I love to write. I think writing allows people to express how they really feel because it can be hard to say some things out loud.The issue I have with writing about certain topics is that sometimes they are too personal. It's not that I don't want to write about them, it's just that I don't want to put all of my life out there. Plus, a lot of it would involve people that I meet or know and I would never want to put someone's life on blast for everyone to read. Even if I did not use actual names, others who are close to the subject would know who or what I was referring to.
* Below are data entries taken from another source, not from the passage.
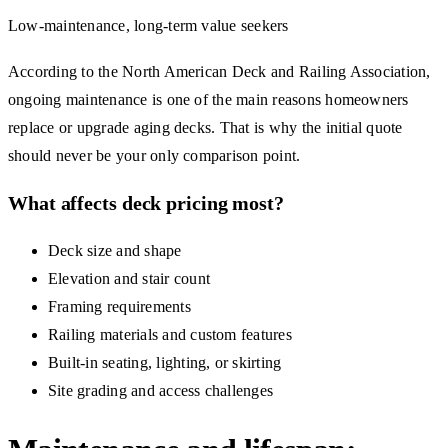
Low-maintenance, long-term value seekers
According to the North American Deck and Railing Association,
ongoing maintenance is one of the main reasons homeowners
replace or upgrade aging decks. That is why the initial quote
should never be your only comparison point.
What affects deck pricing most?
Deck size and shape
Elevation and stair count
Framing requirements
Railing materials and custom features
Built-in seating, lighting, or skirting
Site grading and access challenges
I think it would be totally awesome if the Odyssey offered an anonymous option for writing. I understand the reasons why allowing people to write anonymously could be dangerous, but people in the writing world do it every day. I think that if I could write without people knowing it was me, I would write about things that really matter to me. I still would not write about specific people or anything, but I would write more content based on my life. It's not that I am ashamed of what I would write if I did it under my name, but that I would feel like what I was writing about was too personal.
The problem with allowing me to write anonymously is that I would most likely treat these articles more like journal entries. That being said, yes, I do have a journal, or diary if prefer calling it that. It is not that I want people to know every little detail about what I'm thinking or what is happening in my life, it's just that I think if I could say things I really wanted to say, that I would feel like more of my content was about something important to me. I'm not saying that what I have been writing about the past 8-9 months isn't important, I just think that I have other ideas that are based on my life that I think I need to write about.
Unfortunately, as far as I know, I don't believe this is an option. So, until then, I'll try to write more personal pieces, but I can't promise they'll be super personal. I want to write better content, but I guess we'll see.